Ensemble, nous ne pourrions jamais vivre,
mais je suis sûr que plus tard
je me souviendrai de toi avec un sourire:
le temps fait naître des émeraudes du fumier.
Tu peux mouiller un souvenir sec
et le sécher s’il est trop humide.
S’il est obtus, tu peux le rendre aigu
et lui effacer les rides.
A la rose dont on se souvient
tu peux enlever les épines,
quand la Veuve Reposada
devient Carmesina (*),
alors s’épanouit la chanson brève
de notre intersection.
Je ne sais pas ton nom, mais un jour
il me faudra embarquer dans tes yeux,
et sans gouvernail nous ferons notre chemin
jusqu’à ce que nous heurtions les récifs.

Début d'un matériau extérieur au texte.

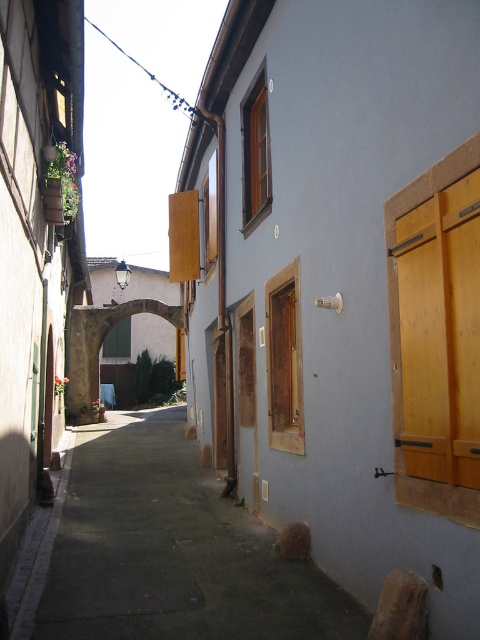 You are a delivery person with a cart that is 1.2 meters wide. You are in the alleyway and need to pass through the narrowest point between the smooth concrete sidewalk at center and the yellow wood shutters at right. Can your cart fit through?

The smooth concrete sidewalk at center might be wider than yellow wood shutters at right, so it is possible that the narrowest point is at the yellow wood shutters at right. However, since the exact width isn not provided, we cannot confirm if the cart will fit. Please check the actual width before proceeding.

From the picture: You are a delivery person carrying a heavy box and need to place it on the ground in the alley. The yellow wood shutters at right are in your way. Can you move the box to the smooth concrete sidewalk at center without touching the shutters?

The smooth concrete sidewalk at center is below the yellow wood shutters at right, so you can safely move the box to the sidewalk without touching the shutters.

You are a delivery person standing on the smooth concrete sidewalk at center and need to deliver a package to the yellow wood shutters at right. Can you reach the shutters without climbing anything?

The smooth concrete sidewalk at center is not as tall as the yellow wood shutters at right, so you would need to climb or use a ladder to reach the yellow wood shutters at right since they are taller than the sidewalk.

Mais ne gâchons pas le printemps
parce que l’automne doit arriver…
Tout est encore possible,
vivons le présent sans crainte.
Un présent qui est déjà le futur
et que nous devrons laisser derrière nous,
mais qui, si on lui jette un petit sort,
retrouvera son goût de cerise.
Que la nostalgie ne puisse te vaincre:
rien ne se perd, rien ne reste.
Tout simplement, entre dans la danse
sans te demander comment et quand
naît et meurt la chanson brève
de notre intersection.
(*) La Viuda (veuve) Reposada (courtisane mûre, laide et méchante) et Carmesina (princesse
jeune, belle et gentille): personnages du roman chevaleresque du XVème siécle de Joanot
Martorell Tirant lo Blanc.
LES CHAUSSETTES BLEUES D’HÉLÈNE
Comme elles me plaisent, les chaussettes bleues d’Hélène…

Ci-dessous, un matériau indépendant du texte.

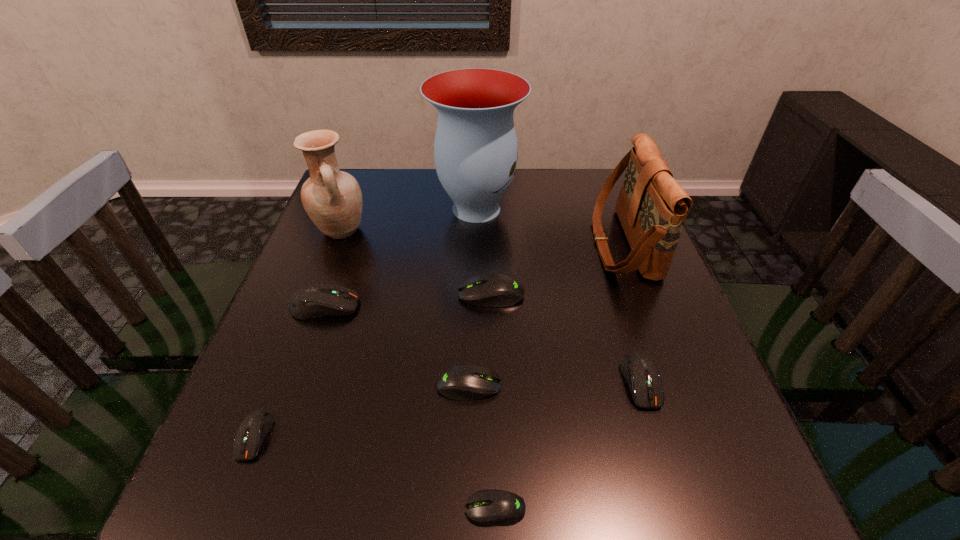 Identify the location of free region that satisfies the following two spatial constraints: 1. on the button of the farthest dark computer equipment; 2. on the button of the smallest dark computer equipment. (279, 436).

I want to click on free location that satisfies the following two spatial constraints: 1. on the wheel side of the farthest gray computer mouse; 2. on the button of the fifth farthest computer mouse, so click(x=494, y=436).

This screenshot has width=960, height=540. Identify the location of free space that satisfies the following two spatial constraints: 1. on the front-facing side of the shoulder bag; 2. on the button of the eighth farthest object. (695, 436).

Ni la mer ni le ciel n’ont d’aussi beaux bleus.
Ils font pleurer le ciel comme une madeleine
tandis que la mer en colère coule quelques navires.
Je sais bien que la chemise jaune d’Ivette est une éclaboussure
de soleil sur des blés dorés…
Je devine les coquelicots qui fleurissent au milieu
de deux collines jumelées.
Il suffit de la regarder pour se pâmer…
Cependant, si je dois être honnête avec vous,
à côté des chaussettes bleues d’Hélène
Ivette n’a rien à faire.
Les chaussettes bleues d’Hélène, ce n’est pas une blague,
sont si dignes qu’elles n’acceptent aucun trou.
Elles font mourir de honte mes chaussettes
si jamais elles n’osent se montrer à leurs côtés.
C’est vrai, les bas noirs de Ruth sont une faucille
qui vous coupe le souffle,
un étui de luxe pour deux jambes pas banales,
une étui brillant et obscène.
Quand je les regarde, mes pensées se déchaînent…
Cependant, si je dois être honnête avec vous,
à côté des chaussettes bleues d’Hélène
Ruth n’a rien à faire.
Les chaussettes bleues d’Hélène sont mon réchaud,
elles sont aussi chaudes qu’un ours en peluche.
Près d’elles, la neige fond.
Contre elles, la grêle n’y peut rien.
Bien sûr, les gants blancs qu’Alba porte quand l’hiver arrive
sont aussi pervers que sorciers.
S’ils se promènent sur ton corps, ils peuvent t’emmener en enfer
avec la force d’un train express.
Elles ont l’attrait du chant des sirènes…
Cependant, si je dois être honnête avec vous,
à côté des chaussettes bleues d’Hélène,
Alba n’a rien à faire.
Comme elles me plaisent, les chaussettes bleues d’Hélène…
Comme elles me plaisent quand je suis au lit avec elle
et elle ne porte que ses chaussettes, et la chaîne
de son corps m’emprisonne toute la nuit.
Mais les chaussettes bleues d’Hélène sans Hélène ne sont
que deux trucs sans âme.
Pour sentir dans mon cœur un sentiment doux et profond
il faut qu’elle les enfile.
Si, avec l’excuse de l’amour, la bêtise
s’est emparée des chansons,
sachez être indulgents quand je vous parle tendrement
d’Hélène, et surtout de ses chaussettes.
LA BANQUE GAGNE
Au fur et à mesure que les profits augmentent, on fout plus de gens à la rue.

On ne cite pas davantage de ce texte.